Ankara University Stem Cell Institute, Interdisciplinary Stem Cells and Regenerative Medicine, Ankara, Turkey.
Başkent University Faculty of Medicine, Department of Medical Biochemistry, Ankara, Turkey.
Lab Med. 2022 Mar 7;53(2):161-171. doi: 10.1093/labmed/lmab065.

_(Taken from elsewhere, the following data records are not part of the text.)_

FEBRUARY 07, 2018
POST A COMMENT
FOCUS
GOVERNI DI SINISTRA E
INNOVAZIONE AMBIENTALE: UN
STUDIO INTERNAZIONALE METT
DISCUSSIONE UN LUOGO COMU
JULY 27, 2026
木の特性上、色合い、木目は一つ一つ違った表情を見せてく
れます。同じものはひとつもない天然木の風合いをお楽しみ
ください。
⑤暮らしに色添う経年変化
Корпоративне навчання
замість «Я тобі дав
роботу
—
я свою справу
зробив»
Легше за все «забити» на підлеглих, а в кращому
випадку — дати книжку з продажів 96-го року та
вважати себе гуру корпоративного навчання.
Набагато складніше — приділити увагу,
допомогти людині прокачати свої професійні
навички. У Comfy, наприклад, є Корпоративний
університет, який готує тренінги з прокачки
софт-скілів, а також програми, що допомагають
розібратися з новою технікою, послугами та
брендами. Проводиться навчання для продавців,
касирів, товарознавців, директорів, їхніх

Low-density lipoprotein cholesterol (LDL-C) can be estimated using the Friedewald and Martin-Hopkins formulas. We developed LDL-C prediction models using multiple machine learning methods and investigated the validity of the new models along with the former formulas.
Laboratory data (n = 59,415) on measured LDL-C, high-density lipoprotein cholesterol, triglycerides (TG), and total cholesterol were partitioned into training and test data sets. Linear regression, gradient-boosted trees, and artificial neural network (ANN) models were formed based on the training data. Paired-group comparisons were performed using a t-test and the Wilcoxon signed-rank test. We considered P values <.001 with an effect size >.2 to be statistically significant.
For TG ≥177 mg/dL, the Friedewald formula underestimated and the Martin-Hopkins formula overestimated the LDL-C (P <.001), which was more significant for LDL-C <70 mg/dL. The linear regression, gradient-boosted trees, and ANN models outperformed the aforementioned formulas for TG ≥177 mg/dL and LDL-C <70 mg/dL based on a comparison with a homogeneous assay (P >.001 vs. P <.001) and classification accuracy.
Linear regression, gradient-boosted trees, and ANN models offer more accurate alternatives to the aforementioned formulas, especially for TG 177 to 399 mg/dL and LDL-C <70 mg/dL.
可以使用 Friedewald 和 Martin-Hopkins 公式估算低密度脂蛋白胆固醇(LDL-C)。我们使用多种机器学习方法开发了 LDL-C 预测模型,并研究了新模型与旧公式的有效性。
将实验室数据(n=59415)中关于实测 LDL-C、高密度脂蛋白胆固醇、甘油三酯(TG)和总胆固醇的数据分为训练数据集和测试数据集。基于训练数据形成线性回归、梯度提升树和人工神经网络(ANN)模型。使用 t 检验和 Wilcoxon 符号秩检验进行配对组比较。我们认为 P 值<.001 且效应量>.2 具有统计学意义。
对于 TG≥177mg/dL,Friedewald 公式低估了 LDL-C,而 Martin-Hopkins 公式高估了 LDL-C(P<.001),对于 LDL-C<70mg/dL 更为显著。基于与均相测定法的比较,线性回归、梯度提升树和 ANN 模型在 TG≥177mg/dL 和 LDL-C<70mg/dL 时优于上述公式(P>.001 与 P<.001),并且分类准确性更高。
线性回归、梯度提升树和 ANN 模型为上述公式提供了更准确的替代方案,特别是对于 TG 为 177 至 399mg/dL 和 LDL-C<70mg/dL。